START DATA TO EXAMINE
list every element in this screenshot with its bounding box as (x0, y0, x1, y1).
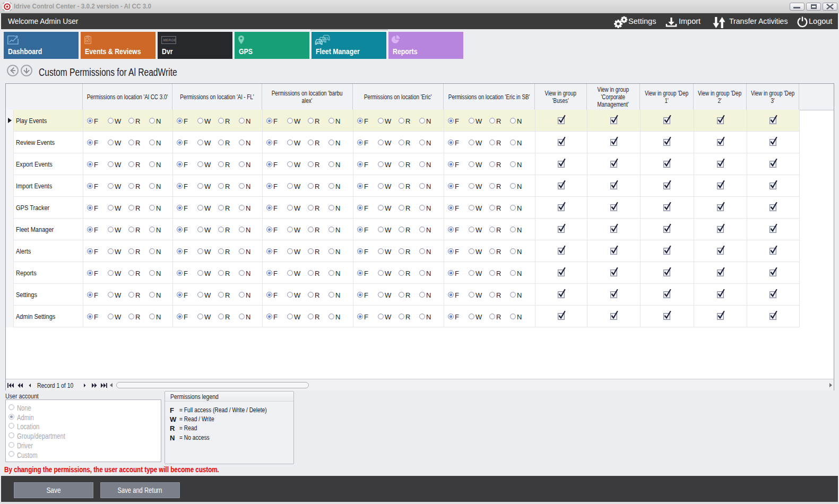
svg-text:MERGE: MERGE (163, 38, 176, 42)
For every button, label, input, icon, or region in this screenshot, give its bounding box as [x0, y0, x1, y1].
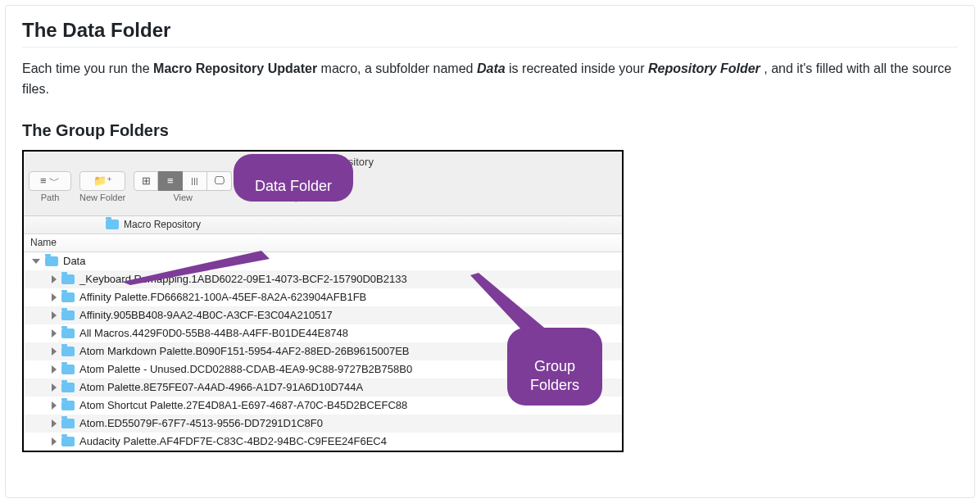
columns-icon: ⫼ [189, 175, 200, 186]
view-list-button[interactable]: ≡ [158, 171, 183, 191]
folder-icon [61, 401, 75, 410]
folder-row[interactable]: Affinity.905BB408-9AA2-4B0C-A3CF-E3C04A2… [24, 306, 622, 324]
folder-icon [61, 383, 75, 392]
column-header-name[interactable]: Name [24, 234, 622, 252]
column-header-label: Name [30, 237, 57, 248]
folder-icon [61, 310, 75, 320]
folder-name: Atom Palette - Unused.DCD02888-CDAB-4EA9… [79, 363, 412, 375]
disclosure-triangle-icon[interactable] [52, 437, 57, 446]
folder-name: Atom.ED55079F-67F7-4513-9556-DD7291D1C8F… [79, 417, 323, 429]
folder-name: Affinity Palette.FD666821-100A-45EF-8A2A… [79, 291, 366, 303]
disclosure-triangle-icon[interactable] [52, 293, 57, 301]
new-folder-icon: 📁⁺ [93, 175, 112, 186]
disclosure-triangle-icon[interactable] [52, 347, 57, 356]
callout-text: Group Folders [530, 358, 579, 393]
folder-icon [45, 256, 58, 266]
disclosure-triangle-icon[interactable] [32, 259, 40, 264]
disclosure-triangle-icon[interactable] [52, 419, 57, 428]
folder-name: Affinity.905BB408-9AA2-4B0C-A3CF-E3C04A2… [79, 309, 333, 321]
list-icon: ≡ [40, 175, 47, 186]
document-page: The Data Folder Each time you run the Ma… [5, 5, 975, 498]
folder-row[interactable]: Atom.ED55079F-67F7-4513-9556-DD7291D1C8F… [24, 415, 622, 433]
heading-group-folders: The Group Folders [22, 121, 958, 140]
grid-icon: ⊞ [142, 175, 151, 186]
disclosure-triangle-icon[interactable] [52, 383, 57, 392]
new-folder-button[interactable]: 📁⁺ [79, 171, 125, 191]
toolbar-view-group: ⊞ ≡ ⫼ 🖵 View [134, 171, 232, 202]
folder-row[interactable]: Affinity Palette.FD666821-100A-45EF-8A2A… [24, 288, 622, 306]
path-bar-text: Macro Repository [124, 219, 201, 230]
folder-name: _Keyboard Remapping.1ABD6022-09E1-4073-B… [79, 273, 407, 285]
view-column-button[interactable]: ⫼ [183, 171, 207, 191]
gallery-icon: 🖵 [214, 175, 225, 186]
callout-group-folders: Group Folders [507, 328, 602, 406]
disclosure-triangle-icon[interactable] [52, 275, 57, 283]
text: is recreated inside your [509, 61, 648, 75]
folder-icon [61, 347, 75, 356]
folder-icon [61, 437, 75, 446]
folder-row[interactable]: _Keyboard Remapping.1ABD6022-09E1-4073-B… [24, 270, 622, 288]
text-bold-italic: Repository Folder [648, 61, 760, 75]
folder-name: Audacity Palette.AF4FDF7E-C83C-4BD2-94BC… [79, 435, 387, 447]
chevron-down-icon: ﹀ [49, 175, 60, 186]
disclosure-triangle-icon[interactable] [52, 329, 57, 338]
toolbar-label: View [173, 193, 193, 202]
folder-name: Atom Shortcut Palette.27E4D8A1-E697-4687… [79, 399, 407, 411]
folder-icon [61, 329, 75, 338]
folder-icon [61, 274, 75, 284]
intro-paragraph: Each time you run the Macro Repository U… [22, 59, 958, 100]
finder-screenshot: Macro Repository ≡ ﹀ Path 📁⁺ New Folder … [22, 150, 624, 452]
folder-name: Atom Palette.8E75FE07-A4AD-4966-A1D7-91A… [79, 381, 363, 393]
text-bold: Macro Repository Updater [153, 61, 317, 75]
folder-name: All Macros.4429F0D0-55B8-44B8-A4FF-B01DE… [79, 327, 348, 339]
folder-row-data[interactable]: Data [24, 252, 622, 270]
view-segmented-control: ⊞ ≡ ⫼ 🖵 [134, 171, 232, 191]
heading-data-folder: The Data Folder [22, 19, 958, 48]
finder-path-bar: Macro Repository [24, 216, 622, 234]
disclosure-triangle-icon[interactable] [52, 401, 57, 410]
callout-text: Data Folder [255, 178, 332, 194]
disclosure-triangle-icon[interactable] [52, 365, 57, 374]
toolbar-path-group: ≡ ﹀ Path [29, 171, 71, 202]
folder-row[interactable]: Audacity Palette.AF4FDF7E-C83C-4BD2-94BC… [24, 433, 622, 451]
text-bold-italic: Data [477, 61, 506, 75]
folder-icon [61, 292, 75, 302]
file-list: Data _Keyboard Remapping.1ABD6022-09E1-4… [24, 252, 622, 451]
toolbar-newfolder-group: 📁⁺ New Folder [79, 171, 125, 202]
view-gallery-button[interactable]: 🖵 [207, 171, 232, 191]
list-icon: ≡ [167, 175, 174, 186]
toolbar-label: Path [41, 193, 60, 202]
disclosure-triangle-icon[interactable] [52, 311, 57, 319]
toolbar-label: New Folder [79, 193, 125, 202]
folder-name: Data [63, 255, 85, 267]
path-button[interactable]: ≡ ﹀ [29, 171, 71, 191]
callout-data-folder: Data Folder [234, 154, 353, 202]
folder-name: Atom Markdown Palette.B090F151-5954-4AF2… [79, 345, 410, 357]
folder-icon [106, 220, 119, 229]
folder-icon [61, 365, 75, 374]
view-icon-button[interactable]: ⊞ [134, 171, 158, 191]
text: macro, a subfolder named [321, 61, 477, 75]
folder-icon [61, 419, 75, 428]
text: Each time you run the [22, 61, 153, 75]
END DATA TO EXAMINE
Track down every line in the entries that includes the string "Remapping", and copy it.

folder-name: _Keyboard Remapping.1ABD6022-09E1-4073-B… [79, 273, 407, 285]
folder-row[interactable]: _Keyboard Remapping.1ABD6022-09E1-4073-B… [24, 270, 622, 288]
file-list: Data _Keyboard Remapping.1ABD6022-09E1-4… [24, 252, 622, 451]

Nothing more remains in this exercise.